After dinner, counselors broke the new arrivals into ten groups of four and led them through the dark to their cabins, which had bars on all the windows and locked from the outside. The other kids, fifteen or twenty of them, remained behind with Dave and a few other ranch hands.
They put Shelby in with a tall, skinny boy named Gabe, a younger kid with an overbite and a rat tail who couldn’t stop crying long enough to tell her his name, and John, the fattest boy she’d ever seen, who stared at them all like they were aliens abducting him. Their names—the names on their birth certificates—were on little steel plaques nailed to the frames of their bunks.

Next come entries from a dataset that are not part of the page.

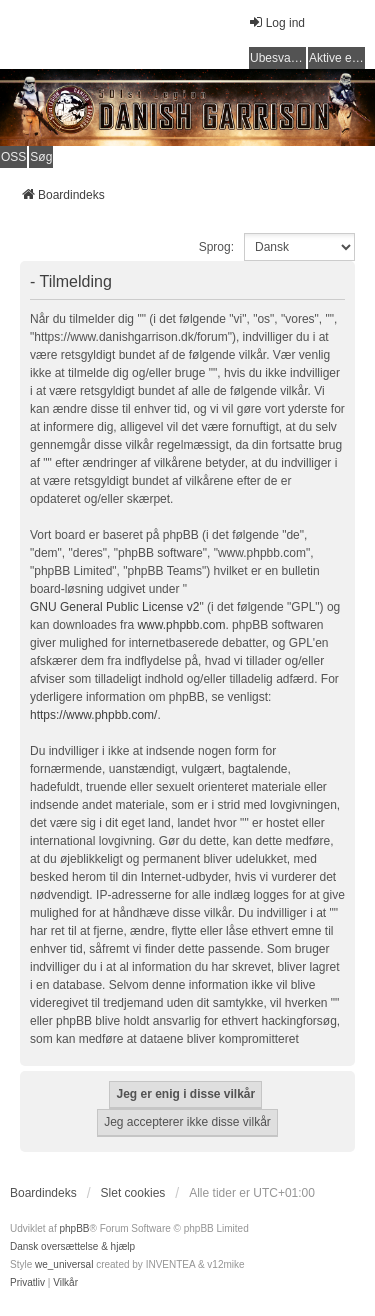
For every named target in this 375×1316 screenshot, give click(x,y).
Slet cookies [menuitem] (133, 1193)
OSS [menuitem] (13, 157)
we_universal (64, 1264)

Their counselor couldn’t have been older than twenty, a sunburned ginger in Wranglers with a flat-top buzz and acne scars dotting his cheeks and throat. He’d introduced himself as Corey Fudder—Gabe had mouthed “motherfudder” at her behind his back on the walk from the mess to their cabin—and now stood blocking the doorway, the white glare of sodium spotlights blinding behind him.
“You’ll do orientation tomorrow,” he said as they settled into their bunks, Shelby scurrying up into the one over Gabe’s. It made her feel a little safer, looking down at the rest of them. “For tonight, all you need to know is that you might be able to break out of the cabin. Put your back into it, use your head, and maybe. But if you do, there’s about a hundred miles of open desert in every direction, and when we bring you back you’re gonna sleep cuffed to your bed. You’re boys, and you don’t want to be here, and Pastor Eddie says it’s healthy you fight back a little, but think about the desert before you waste all our time and maybe get yourselves snakebit.”
He left, shutting the door behind him and locking it. First the thunk of the deadbolt, then the click of a key in its hole and the smooth, heavy turning of tumblers. The bunks’ plastic mattresses crinkled as bodies shifted in the sudden gloom. White light leaked in through the doorframe.
“Motherfudder,” came Gabe’s scratchy voice, unmistakably faggy.
Shelby giggled nervously into her hands. The boy with the rat tail—the nameplate on his bunk read BRADY—just kept crying, and John didn’t say anything at all. He turned toward the wall and lay down on his side on top of the sheets and the single thin blanket, ribbed and pea green. Shelby thought about saying something, about putting out some feelers to the others, but as her eyes adjusted to the dark the boy-ness of them seemed to close in tight around her, pressing her back against the wall and driving her under the covers. She could feel the name nailed to the side of her bunk as though it were a burning coal, and the last two days of unshowered misery—squatting to piss in a bucket bolted to the truck’s bed, eating what Enoch or Dave threw in to her—crashed down and flattened her against the crinkling mattress, a leaden weight like a barbell sitting on her chest.
I can’t do this, she thought, wanting Stel, wanting her on a good day when Ruth was traveling or at the gallery and the two of them would make pizza bagels and ice cream sundaes and snuggle on the couch watching scary movies. The kind of thing Ruth hated. Classless, she’d say when she caught them at it. Cold, thin line of her lips. Shelby sucked in a ragged breath and pushed her fist into her mouth to stifle her sobs. I can’t do this.
It was a long time before sleep came.